On Aug. 5, 2020, at their meeting in Arlington, Va., the Atlantic States Marine Fisheries Commission demonstrated bold, decisive leadership in implementing ecological reference points to manage Atlantic menhaden. ERPs are numeric benchmarks used by managers to promote not only the sustainable harvest of menhaden but also broader ecosystem needs, such as supporting key predators.
The recommended catches of menhaden are necessarily lower under ERPs than they would have been without them. With more than 100 years of fishery science experience among us, we believe the commission’s decision represents a sea change in how we manage marine fishes.
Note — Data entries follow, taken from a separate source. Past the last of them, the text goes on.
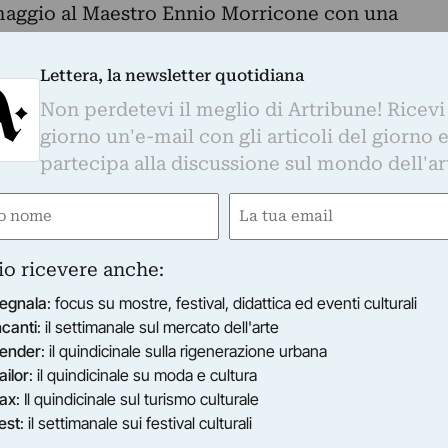
aggio al Maestro Ennio Morricone con una
lturale dedicata alla scultura della pietra,
l’iniziativa “Eventi delle Meraviglie” promossa
Lettera, la newsletter quotidiana
Non perdetevi il meglio di Artribune! Ricevi
tampa
giorno un'e-mail con gli articoli del giorno 
partecipa alla discussione sul mondo dell'ar
aggio al Maestro Ennio Morricone con una
lturale dedicata alla scultura della pietra,
e
Email
l’iniziativa “Eventi delle Meraviglie” promossa
ired)
(Required)
io ricevere anche:
degli Artisti” per la sua Montagna scolpita da
azie all’estro degli allievi del Prof. Bianchi
egnala
: focus su mostre, festival, didattica ed eventi culturali
 Arti di Firenze, che qui crearono un vero e
ncanti
: il settimanale sul mercato dell'arte
ender
: il quindicinale sulla rigenerazione urbana
rto con sculture raffiguranti animali, immagini
ailor
: il quindicinale su moda e cultura
 totem che raffigurano la fratellanza fra popoli,
ax
: Il quindicinale sul turismo culturale
atrice di poeti, pittori ma soprattutto ha avuto
est
: il settimanale sui festival culturali
elto dal Maestro Ennio Morricone che per oltre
Although not on restaurant menus, nor a target of anglers, menhaden support important fisheries that use them as bait for lobster and crab; as fish meal to feed salmon, poultry, and other livestock; and in the production of omega-3 fish oil supplements. But menhaden is a key forage species, important in the diets of high-profile fishes that we do eat (and love to catch), for example, bluefin tuna, striped bass, and bluefish.
Given that these predators and other prized fish are in decline along the U.S. Atlantic coast, the decision to balance the needs of commercial menhaden fishing with fisheries that target their predators — and the larger ocean ecosystem — comes at a critical time. The commission’s progressive action was made possible by substantial and ongoing federal, state and academic scientific investments into the creation of ecosystem models, including one that we spearheaded.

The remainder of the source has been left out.